La mirada perdida en un sillón. Alguien se comía la charla,
contando del barrio, los puentes del Estado, las calles internas, las arterias
subdesarrolladas. Me quería ir. Necesitaba aire. De calle. De noche húmeda. Me
arranqué del espejo del ascensor. Afuera llovía una noche de verano, con un
aire de fin del mundo, de despido, de ciudad enorme, de volante para salvarse
de la rutina. El agua se iba por las bocacalles, suicidándose, mezclándose con
la basura del día, se escurría. Crucé
por la calle de la pensión, donde comíamos arroz blanco, con lo que había, con
un plato para todos, sin esperanza en más. El estudiante del ahorro, de la
pelea en pasillos de facultades públicas, en los baños con charcos de meada, se
respira las ganas de salvar el barrio, con las manos juntas como tomando agua
de una canilla, para salvarte de todo eso. Y llevarte a otro lado, sin la
confianza de ser lo mejor. Sin la confianza en nada. Escribiendo frases cortas,
en bares, en servilletas, en manteles de fondas, en paredes. Sin atar a nadie,
sin conservar ni un recuerdo, sin mirar los talones. Siempre con un bolso azul
recorriendo avenidas, de dos manos, como
una paradoja, como una risa al aire, la ciudad que nos pasa factura, que
nos pide pagar una deuda, de vidas pasadas,
de eterna disculpa, con lo que fuimos, con la sombra que nos sigue. Una
disculpa eterna que ya no tiene palabras, ni discurso, ni pared para pintar su
último deseo, ganándole una cerveza al chino de la cuadra. Para festejar otro
día de supervivencia, de labios estirados, de la piel blanca. Fuimos el barrio apagado después de un
carnaval eterno, con los vasos de plásticos, las lámparas de colores, el cuerpo
nos pasó la factura del frío, de los talones fríos. Como un aviso, como
marcando el camino, el desenlace lineal, de errores.
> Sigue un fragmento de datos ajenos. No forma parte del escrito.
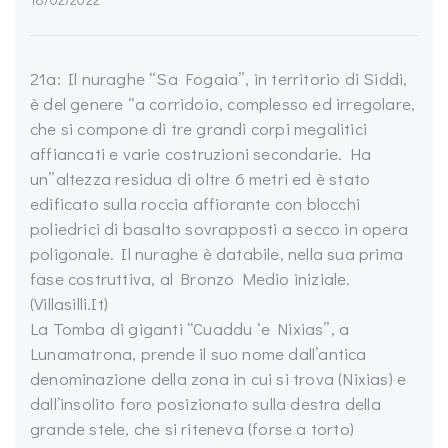
21a: Il nuraghe “Sa Fogaia”, in territorio di Siddi,
è del genere “a corridoio, complesso ed irregolare,
che si compone di tre grandi corpi megalitici
affiancati e varie costruzioni secondarie. Ha
un”altezza residua di oltre 6 metri ed è stato
edificato sulla roccia affiorante con blocchi
poliedrici di basalto sovrapposti a secco in opera
poligonale. Il nuraghe è databile, nella sua prima
fase costruttiva, al Bronzo Medio iniziale.
(Villasilli.It)
La Tomba di giganti “Cuaddu ‘e Nixias”, a
Lunamatrona, prende il suo nome dall’antica
denominazione della zona in cui si trova (Nixias) e
dall’insolito foro posizionato sulla destra della
grande stele, che si riteneva (forse a torto)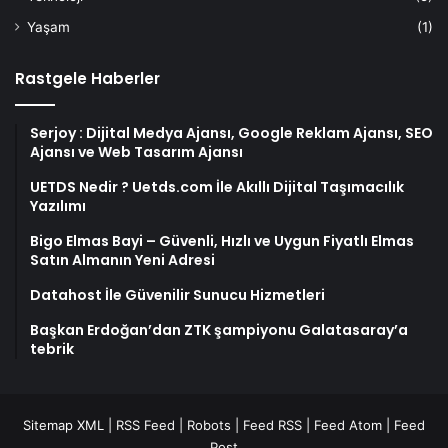
Yaşam
(1)
Rastgele Haberler
Serjoy : Dijital Medya Ajansı, Google Reklam Ajansı, SEO
Ajansı ve Web Tasarım Ajansı
UETDS Nedir ? Uetds.com İle Akıllı Dijital Taşımacılık
Yazılımı
Bigo Elmas Bayi – Güvenli, Hızlı ve Uygun Fiyatlı Elmas
Satın Almanın Yeni Adresi
Datahost İle Güvenilir Sunucu Hizmetleri
Başkan Erdoğan’dan ZTK şampiyonu Galatasaray’a
tebrik
Sitemap XML
|
RSS Feed
|
Robots
|
Feed RSS
|
Feed Atom
|
Feed
Post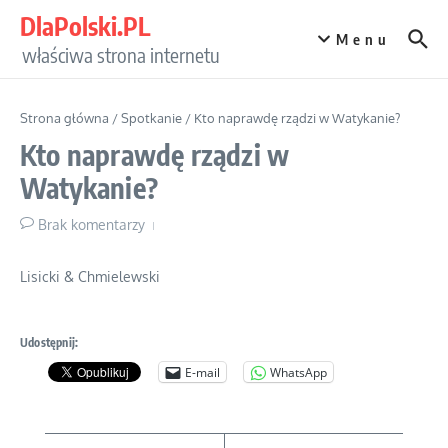
Przejdź do treści
DlaPolski.PL
Menu
właściwa strona internetu
Strona główna
/
Spotkanie
/
Kto naprawdę rządzi w Watykanie?
Kto naprawdę rządzi w
Watykanie?
Brak komentarzy
Lisicki & Chmielewski
Udostępnij:
E-mail
WhatsApp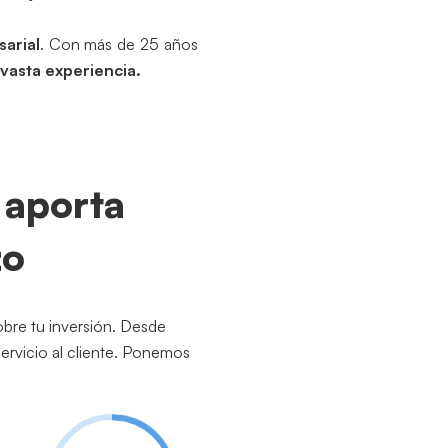
sarial
. Con más de 25 años
vasta experiencia.
 aporta
zo
obre tu inversión. Desde
ervicio al cliente. Ponemos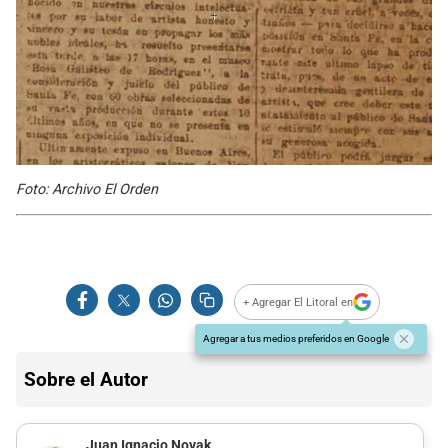
Foto: Archivo El Orden
+ Agregar El Litoral en
Agregar a tus medios preferidos en Google
Sobre el Autor
Juan Ignacio Novak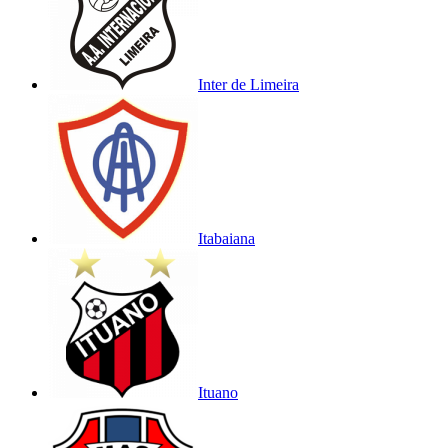
Inter de Limeira
Itabaiana
Ituano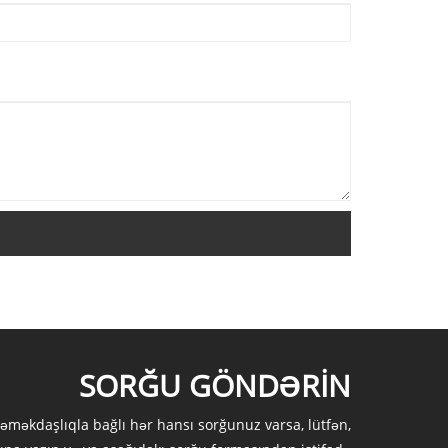
SORĞU GÖNDƏRIN
 əməkdaşlıqla bağlı hər hansı sorğunuz varsa, lütfən,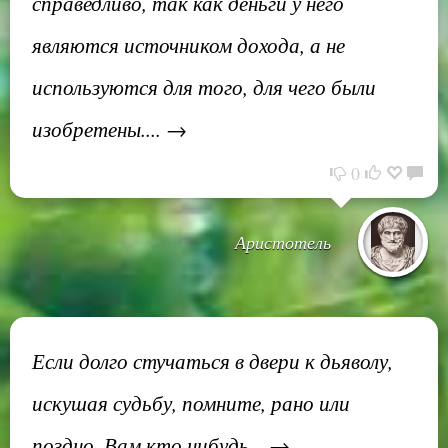
справедливо, так как деньги у него
являются источником дохода, а не
используются для того, для чего были
изобретены.... →
0
Аристотель
Если долго стучаться в двери к дьяволу,
искушая судьбу, помните, рано или
поздно, Вам кто нибудь... →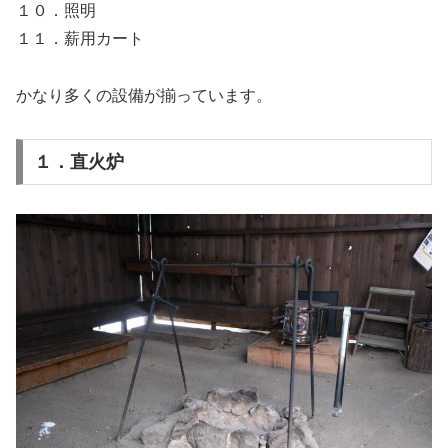
１０．照明
１１．薪用カート
かなり多くの設備が揃っています。
１．直火炉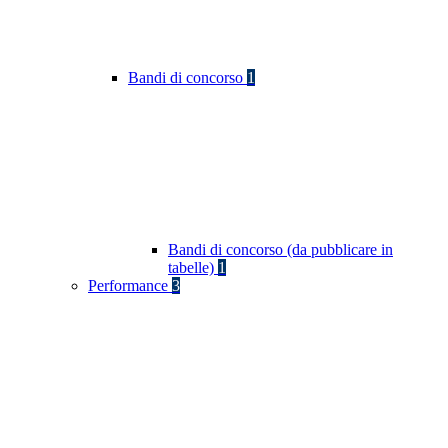
Bandi di concorso
1
Bandi di concorso (da pubblicare in
tabelle)
1
Performance
3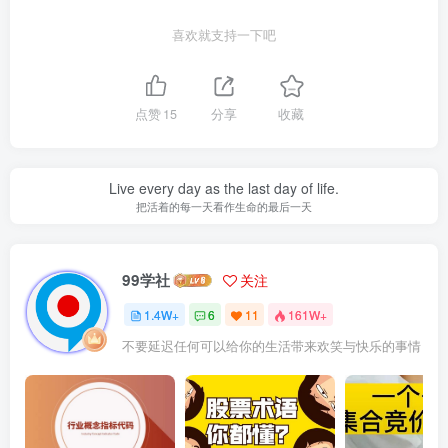
喜欢就支持一下吧
点赞
15
分享
收藏
Live every day as the last day of life.
把活着的每一天看作生命的最后一天
99学社
关注
1.4W+
6
11
161W+
不要延迟任何可以给你的生活带来欢笑与快乐的事情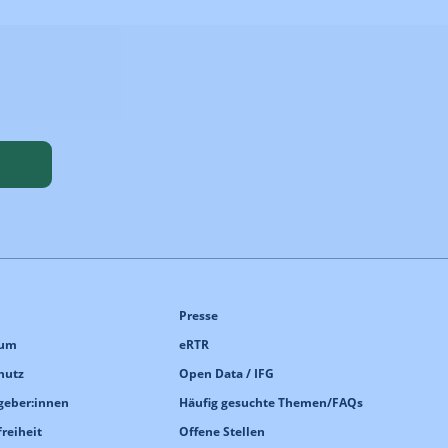
Presse
sum
eRTR
hutz
Open Data / IFG
geber:innen
Häufig gesuchte Themen/FAQs
freiheit
Offene Stellen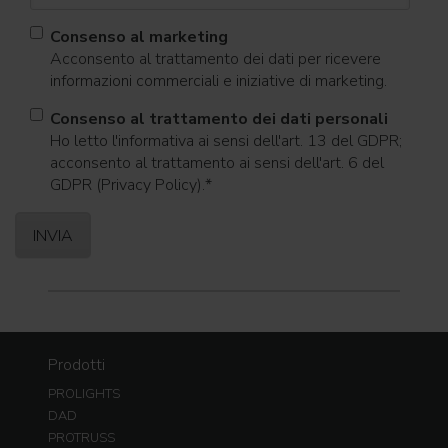
Consenso al marketing
Acconsento al trattamento dei dati per ricevere
informazioni commerciali e iniziative di marketing.
Consenso al trattamento dei dati personali
Ho letto l'informativa ai sensi dell'art. 13 del GDPR;
acconsento al trattamento ai sensi dell'art. 6 del
GDPR (Privacy Policy).
*
Prodotti
PROLIGHTS
DAD
PROTRUSS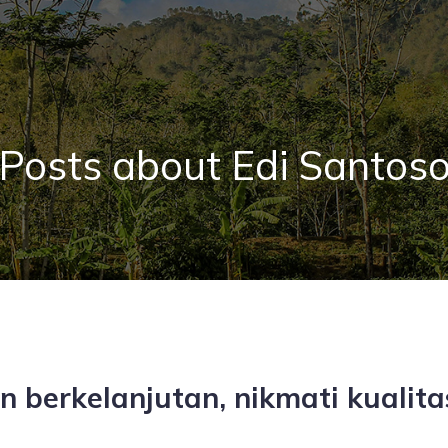
Posts about Edi Santos
berkelanjutan, nikmati kualitas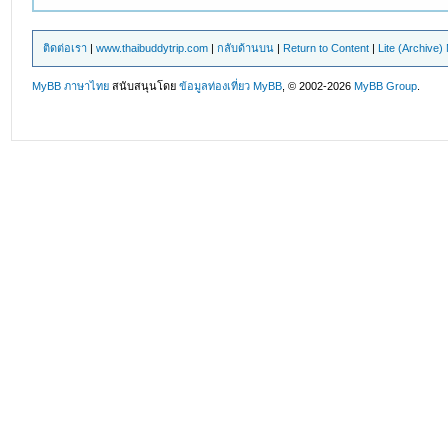
ติดต่อเรา
|
www.thaibuddytrip.com
|
กลับด้านบน
|
Return to Content
|
Lite (Archive
MyBB ภาษาไทย
สนับสนุนโดย
ข้อมูลท่องเที่ยว
MyBB
, © 2002-2026
MyBB Group
.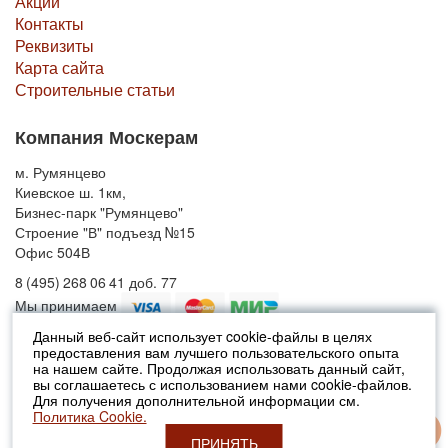
Акции
Контакты
Реквизиты
Карта сайта
Строительные статьи
Компания Москерам
м. Румянцево
Киевское ш. 1км,
Бизнес-парк "Румянцево"
Строение "В" подъезд №15
Офис 504В
8 (495) 268 06 41 доб. 77
Мы принимаем
Данный веб-сайт использует cookie-файлы в целях
предоставления вам лучшего пользовательского опыта
© 2010-2026 Москерам
на нашем сайте. Продолжая использовать данный сайт,
Указанные на сайте цены не являются публичной офертой (ст.435 ГК
вы соглашаетесь с использованием нами cookie-файлов.
РФ).
Для получения дополнительной информации см.
Стоимость и наличие товара просьба уточнять в офисах продаж....
Политика Cookie.
ПРИНЯТЬ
Y el agua caía como la esperanza de los pobres.
Tus ojos adolescentes, con el miedo de perderlo todo, de
golpe, de un tiro, derrapando en la banquina. Sin garantías para nada, para
estar de pie, en el quirófano donde descansan los cuerpos, en camillas heladas,
en los túneles de luces blancas, de silencios eternos. Un dique a la tristeza.
Una gaseosa sin etiqueta, un café sin azúcar, un teléfono sin crédito. La senda
peatonal que nos divide, que nos deja con la mirada en lo que hay que cruzar,
con el paso para atrás, con el mentón erguido. Con un miedo de película. Y
empieza el nuevo día para los trabajadores de rieles, de metales, de autopartes,
de manos dolidas. Y empieza la canción
del cemento, del 1,25, de las mujeres bellas y fuertes, que esperan en las
esquinas, en los bancos, en las filas, en el hueco de un árbol, esperando pagar
sin desgracias, sin lo espeso.
Caía el agua, por los toldos, por los carteles iluminados,
por los cuerpos de los edificios, esperaba un taxi, un colectivo, para subirme,
para andar, para parar de pensar, para llegar a ningún lado.